Some Java arguments would never be passed directly to linkToNative or its enclosing raw native method handle. For example, the Java type java.lang.String is meaningless to C code. In general, Java references cannot be safely passed to C code, since C code does not know how to make the necessary handshakes with the JVM’s garbage collection framework. So it is unlikely that makeNativeEntryPoint would be handed method type signatures that include arbitrary Java types.
For the sake of JNI, there could be a convention that occurrences of the type Object would be transformed into jobject handles. These values are useless to most C code, but would be significant to old-style JNI code.
Does to make sense to translate between Java Strings and the C type char*? Probably not, since there is not a clear 1-1 mapping between the two types. This is the sort of mismatch that requires a certain amount of human intervention, and so it belongs in the wrapped version of a C function, not its raw version.
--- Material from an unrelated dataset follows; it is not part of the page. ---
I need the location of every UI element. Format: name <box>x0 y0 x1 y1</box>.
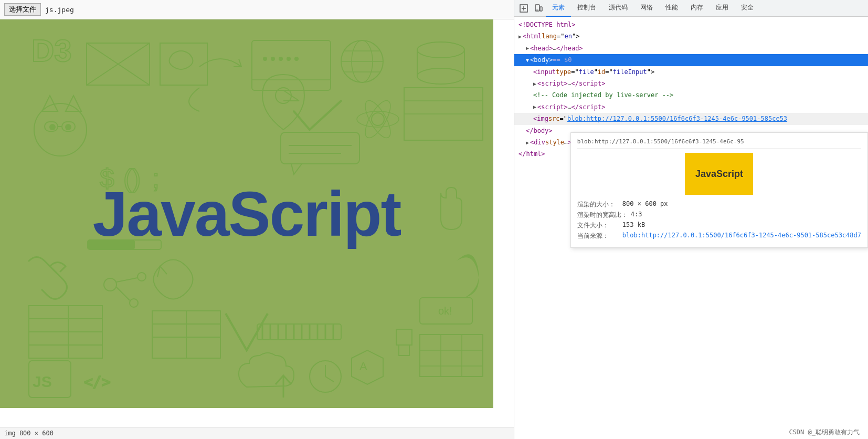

The translation of Java primitive types is straightforward, with the proviso that the corresponding C types might not have the same names.
C pointer types have no direct Java analog. They can be represented in a raw interface using long values, at least until Java is ported to 128-bit ISAs. This leads to the first major hitch: If Java passes a long, how does the system know whether to keep all 64 bits, or to pass the suitable number of address bits (perhaps 32)? Getting this right requires giving some low-level guidance to the assembly code for linkToNative. The “options” argument to makeNativeEntryPoint has to carry this information. For simplicity, the options can be a simple coded string, one character per argument that requires special handling.
Other types might require special handling also. In general, any C type that does not correspond directly to a Java type requires two things, first representation as a low-level Java type (probably a primitive), and second some sort of advertisement in the “options” string to distinguish it from its carrier Java type.
(We could also use special Java classes to represent C types, but this should be done sparingly if at all, to avoid the overhead of boxing and unboxing when Java calls C.)
C can express arguments and return values which are larger than 64 bits. Most system-level ABIs for C transfer such values on the stack “under the hood”, but sometimes they are passed in vector registers. As with libffi, these details are best pushed down into assembly code. But the presence of such values must be advertised, again, in the “options” string (or equivalent means). A Java long might be passed which is the address of a temporary buffer containing the oversized argument or return value. Even better, the Java long should be accompanied by an Object reference, with the usual semantics of an unsafe addressing mode; see Unsafe.getInt for details.
A final example of a strange option is peculiar to the interplay of Java with C. Sometimes JNI functions need to process slices of Java arrays, either for input or output. There are “critical section” primitives in JNI which allow the JVM an option to work with internal pointers into arrays. This is very similar to C conventions for internal pointers, and it is worth trying to connect these conventions in the new calling sequences. The “options” string would advertise an internal pointer, and the corresponding Java arguments would contain a pair of values, an Object and a long which would together denote an address either inside an object or at an absolute unmanaged memory address.
There is not yet a prototype of this functionality, although something similar was built in HotSpot around 2005 by John Rose and Ken Russell. It seems likely that we will be experimenting with this soon in Project Panama. Watch this space.